Notes from the front of 05-03-2018

Left implodes in Italian elections, big advance for right

Media coverage has generally portrayed the reactionary populist Five Star Movement (5SM) as the big winner of the Italian parliamentary elections. This is false. The losses registered by the centrist Democrats were significantly greater and the gains for the overtly racist Northern League were more than double those for 5SM.

In reality the outcome of the election was a marked shift from the centre-left to the right and far right. It was above all a spectacular defeat for Blairism in the Italian context, and a surge of the far right.

The table below shows the percentage of the popular vote for each of the main groupings in the 2013 general election versus the preliminary media reported vote in 2018.

Votes in Italian elections, 2013 versus 2018, %

5SM is the biggest single bloc in the new parliament. It has described itself as populist. It is a member of the same European parliamentary grouping as UKIP, and is vocally anti-immigrant. But the Lega Nord is even more so, and maintains an electoral pact with Berlusconi, making their alliance the strongest grouping in the new parliament.

The entire campaign was run on a racist basis, with parties vying to outdo each other with threats to refugees and immigrants, including mass deportations. This agenda naturally played into the hands of the most racist party of all, the Northern League, which eclipsed its Forza Italia (roughly, ‘Go on Italy’) partner.

The biggest losers of the election were the Democrats, which bills itself as centre-left but is more akin to Blairism without the restraint of any connection to the labour movement. This is a Blairite catastrophe, even if the more current ‘centrist’ label is used.
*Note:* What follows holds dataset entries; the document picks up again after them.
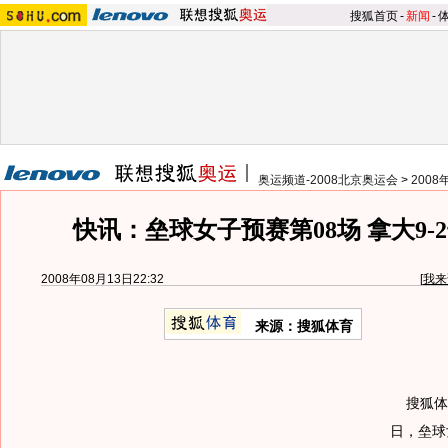
搜狐首页
-
新闻
-
奥运频道-2008北京奥运会
>
200
快讯：垒球女子预赛第08场 拿大9-
2008年08月13日22:32
[
我来
来源：搜狐体育
搜狐体育
日，垒球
Centrism/Blairism is incapable of defending the living standards of the population at a time of crisis as this entails taking some measures which are not approved by its big business backers. Instead, it slides easily and directly into the anti-immigrant rhetoric which dominated the campaign. It is being met with one defeat after another in Europe.

Socialists take no comfort from the fact that a rotten social democracy is being supplanted by forces well to its right. But experience in Britain shows that the only way of standing up to the far right lies through a left political leadership which opposes austerity, and refuses to go along with the racist scapegoating that covers for it. Italy needs a political alternative akin to Corbynism, which will stand for the interests of workers and the oppressed and defend their living standards.

 

German SPD decides yet again to enter right wing coalition

Yesterday the result of the Social Democratic Party’s (SPD) internal referendum was announced. 239,604 (66 per cent) votes were cast endorsing a new coalition with Angela Merkel’s Christian Democrats (CDU) and the Christian Social Union (CSU) – its Bavarian sister party. The turnout was 78 per cent of the 363,494 eligible party members.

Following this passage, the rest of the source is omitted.